データをもとにグラフや表を使った説明
ヘッセン州では環境保全政策について、①環境保全と経済活動が両立し、②無駄なく効果的であり、③住民から十分な理解を得る、ことを方針としている。また政策は 州独自ではなく、EUで決められた政策がドイツ連邦の政策に反映され、さらに各州の状況に応じた具体的な政策が決定される。現在の環境問題の広域化を考慮すると、EUのような広域で統一した政策がもとになるのは理想的である。 またドイツでは公共工事などのプロジェクトが決まると新聞公開するとともに、州が認定した環境保護団体に対して公聴会を開くことが法律で定められている。ヘッセン州では6つの環境団体が認定を受けている。
州の環境省職員のお話で特に強調されていたのは、「協働」である。CO2の削減目標を達成した郡に補助金を支払うCO2削減促進プログラムや、地方自治体・企業・学校・住民と自由意思による契約を結び、アクションプランを作成しCO2の収支算定を実践してもらう取り組みの紹介があった。

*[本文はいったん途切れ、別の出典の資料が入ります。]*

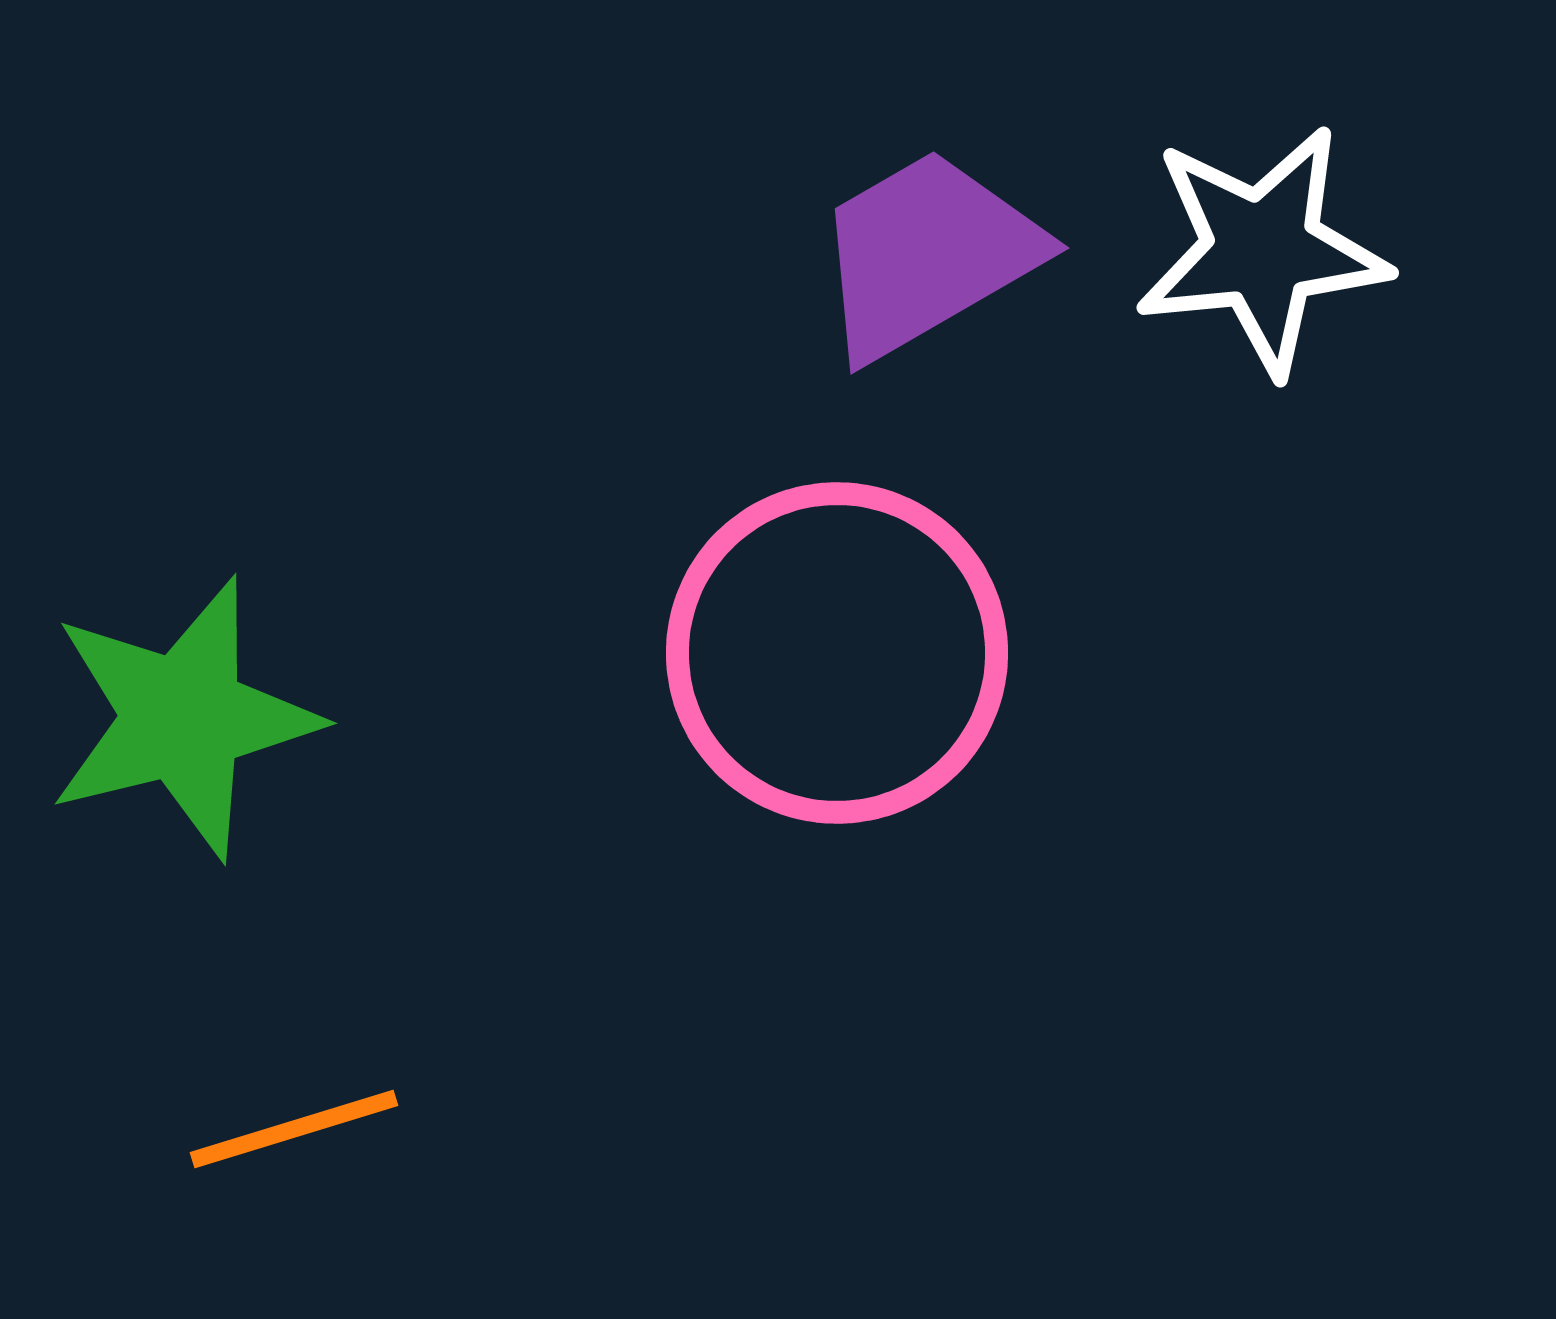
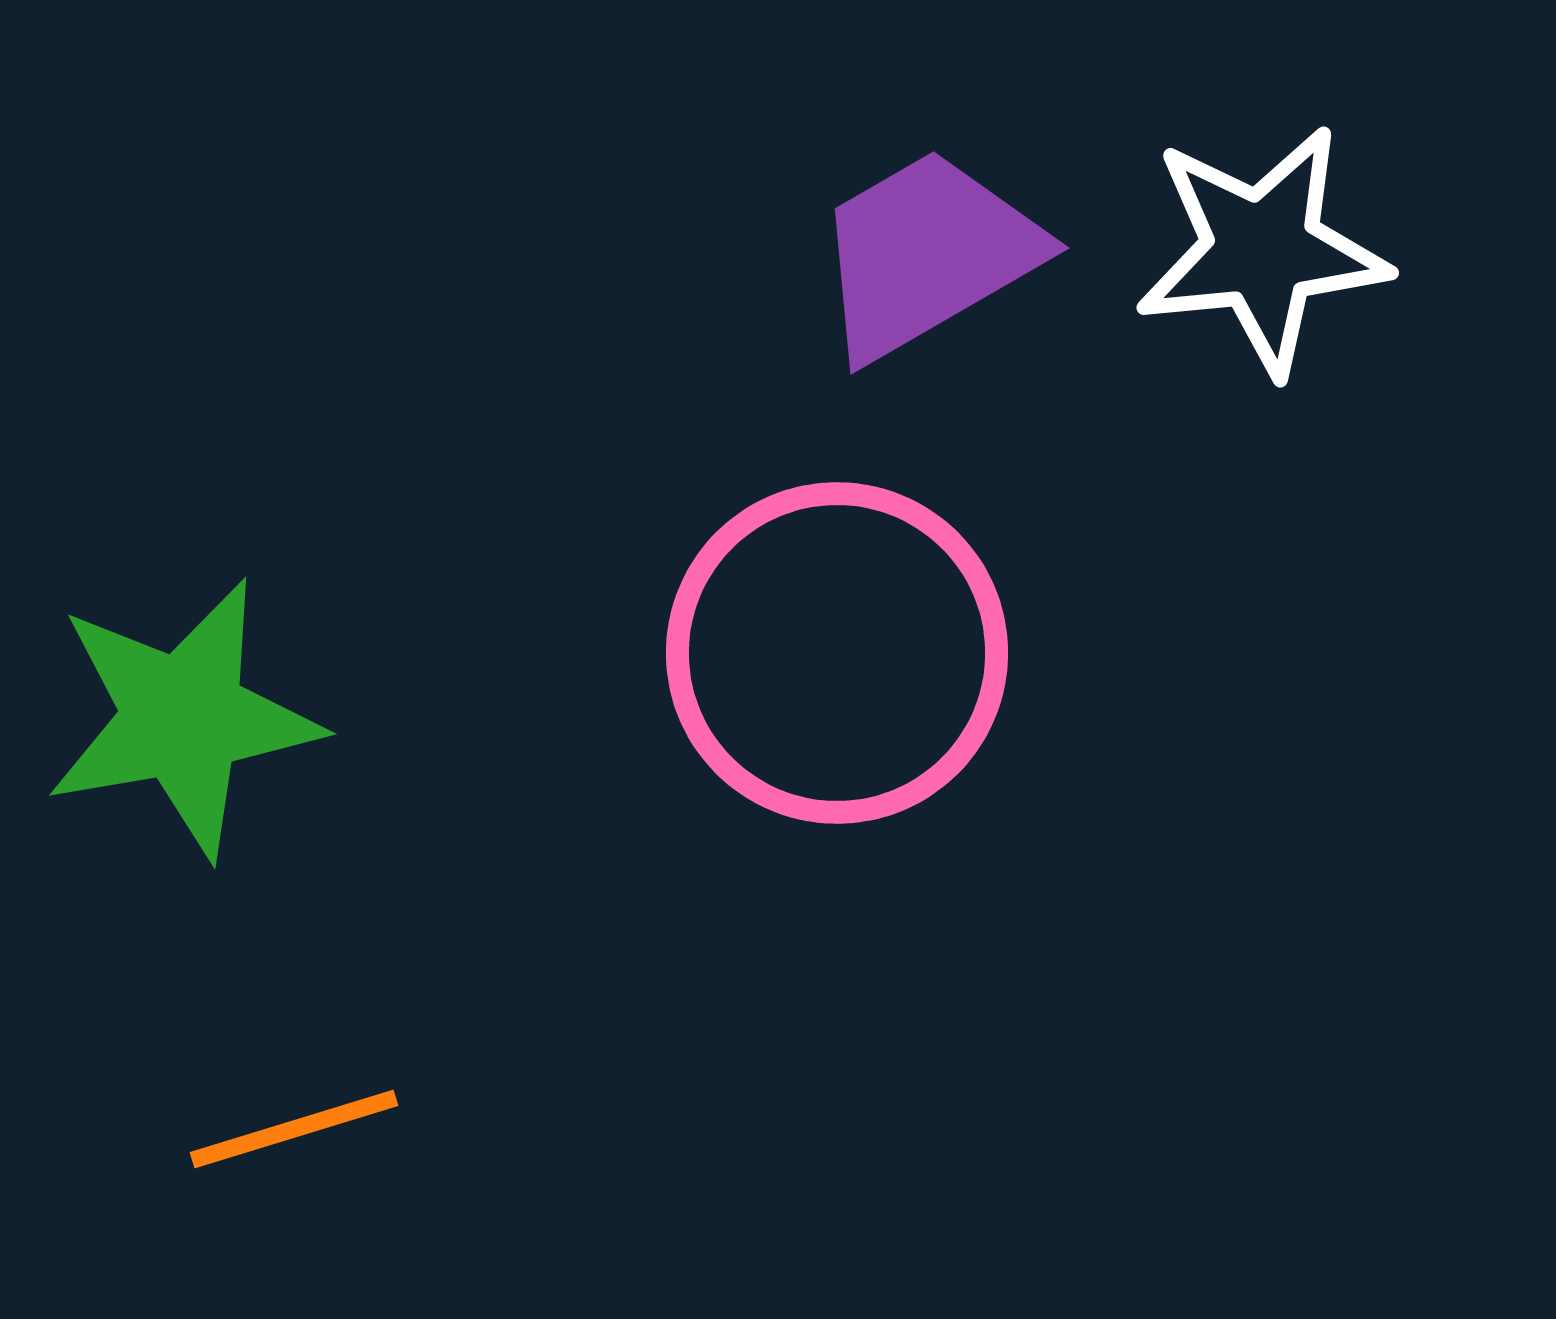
green star: rotated 4 degrees clockwise
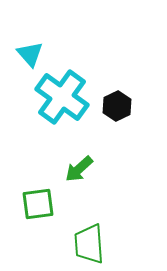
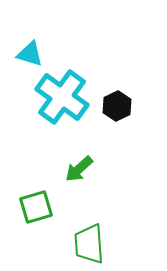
cyan triangle: rotated 32 degrees counterclockwise
green square: moved 2 px left, 3 px down; rotated 8 degrees counterclockwise
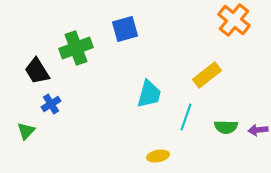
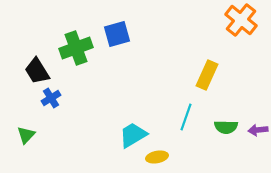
orange cross: moved 7 px right
blue square: moved 8 px left, 5 px down
yellow rectangle: rotated 28 degrees counterclockwise
cyan trapezoid: moved 16 px left, 41 px down; rotated 136 degrees counterclockwise
blue cross: moved 6 px up
green triangle: moved 4 px down
yellow ellipse: moved 1 px left, 1 px down
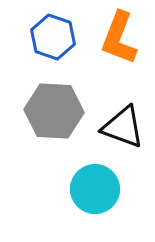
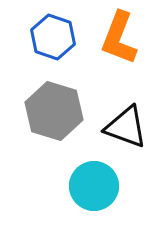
gray hexagon: rotated 14 degrees clockwise
black triangle: moved 3 px right
cyan circle: moved 1 px left, 3 px up
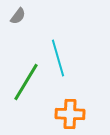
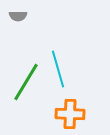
gray semicircle: rotated 54 degrees clockwise
cyan line: moved 11 px down
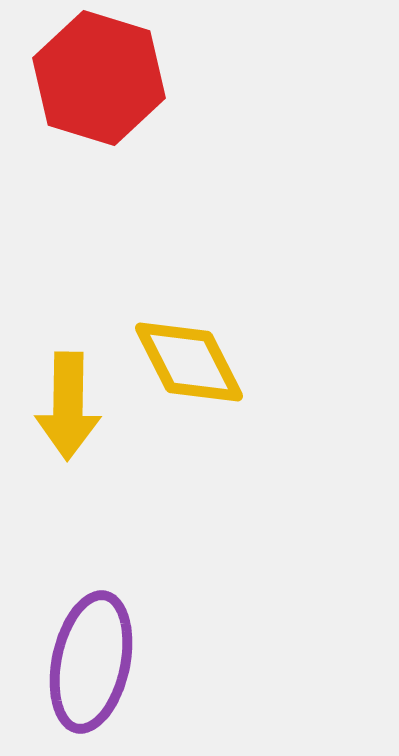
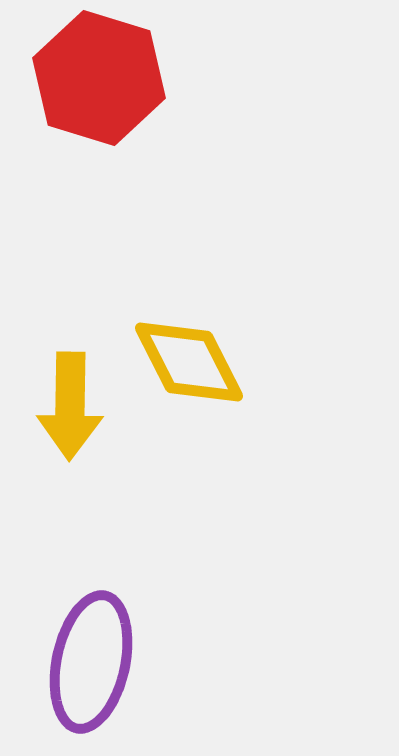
yellow arrow: moved 2 px right
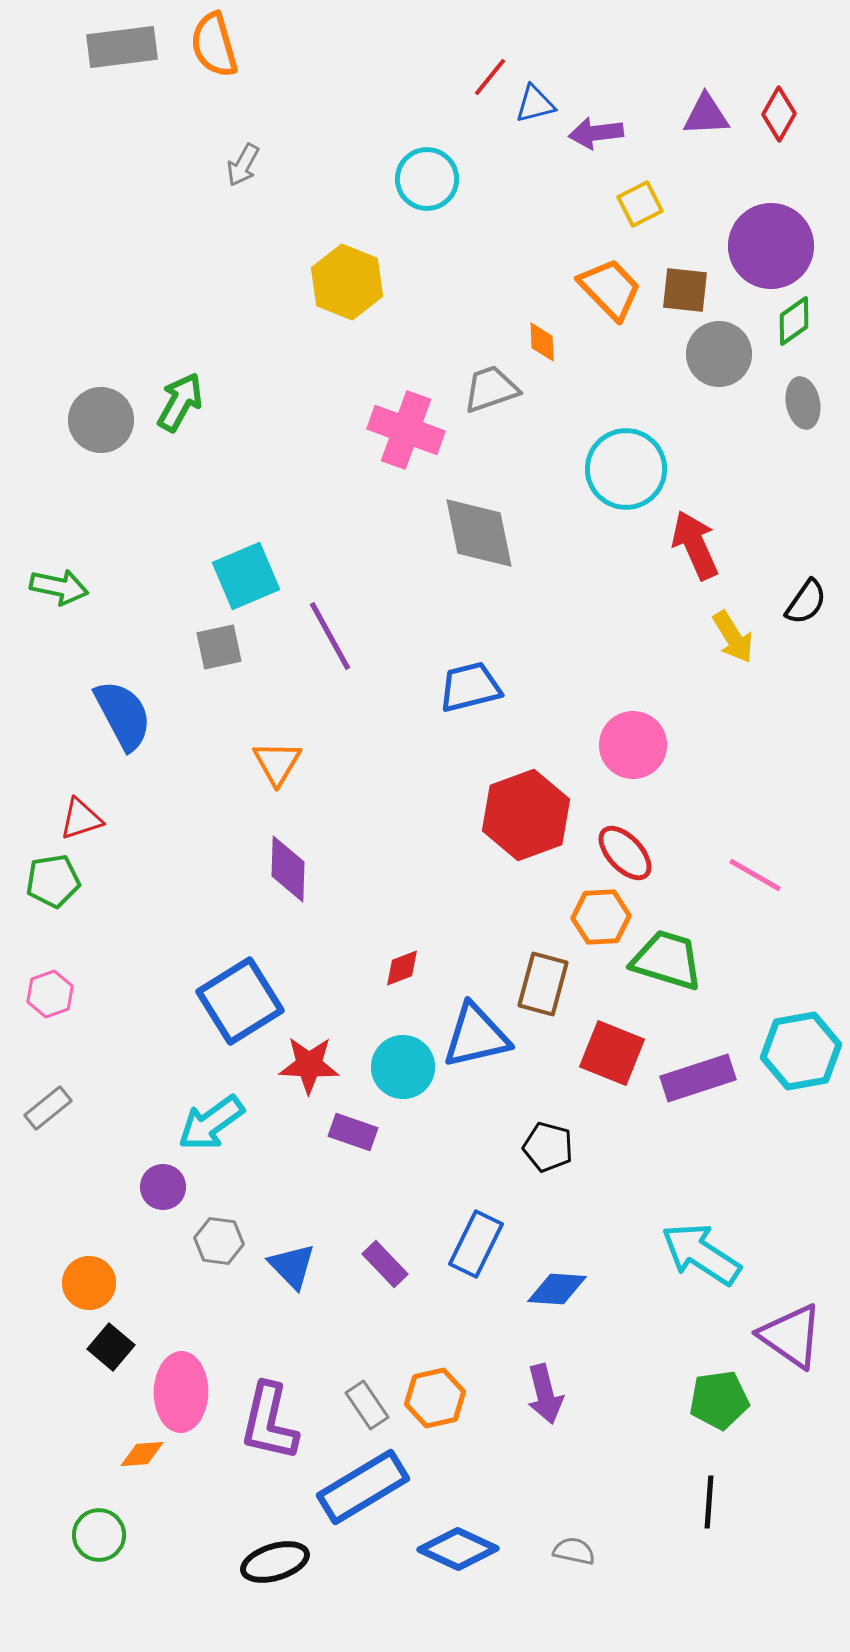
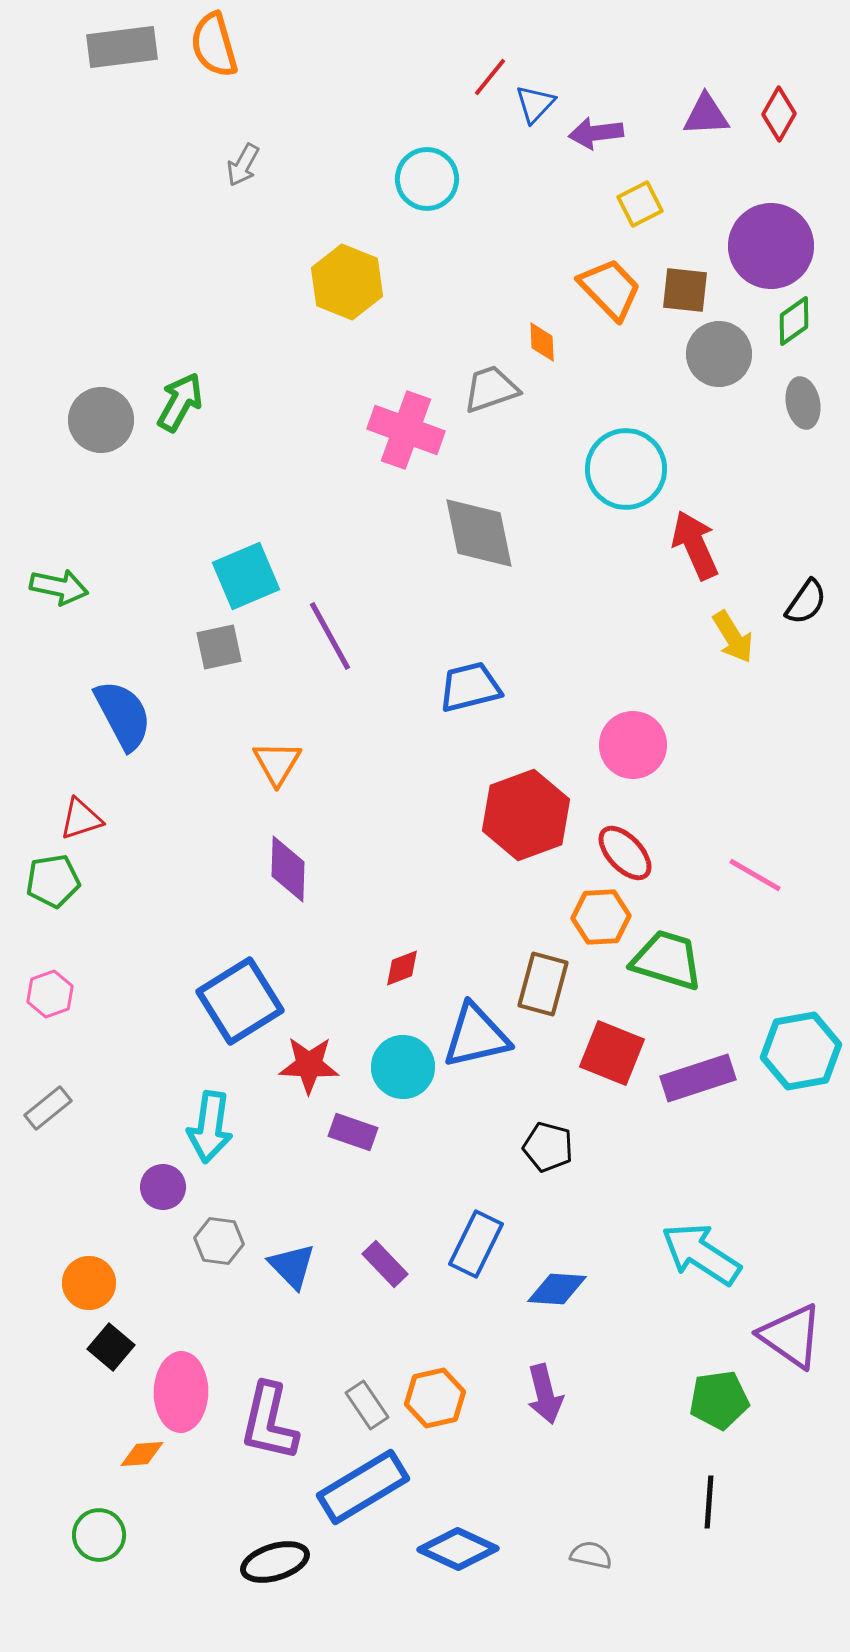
blue triangle at (535, 104): rotated 33 degrees counterclockwise
cyan arrow at (211, 1123): moved 1 px left, 4 px down; rotated 46 degrees counterclockwise
gray semicircle at (574, 1551): moved 17 px right, 4 px down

環境省としては多くに参加してもらうため、収支算定ツールの無料貸出や、費用対効果について分かりやすく説明するなど、この取組みに対する不安(成果が出るのかが分からない)を取り除くことを重要視しているとのことだった。
ヘッセン州環境省での講義の様子
また環境省と大気汚染に関するNGOが協働し、環境に配慮した取組みや商品開発を行う企業のコンペを行うなど、政府と市民団体の両方の立場から企業に対して効果的な働きかけをしていた。
今回の訪問では計4名の各部門責任者からお話を伺ったが、どのお話も収集されたデータをもとに 分析、現状把握を行い、数値化されていて納得いくものであった。
環境保全に対して、政府とNPOが対等な立場を守りつつ、協働して環境保全に取り組んでいることがわかった。最後に担当者から「NPOの活躍の場をつくることが行政の仕事です」という言葉を頂いた。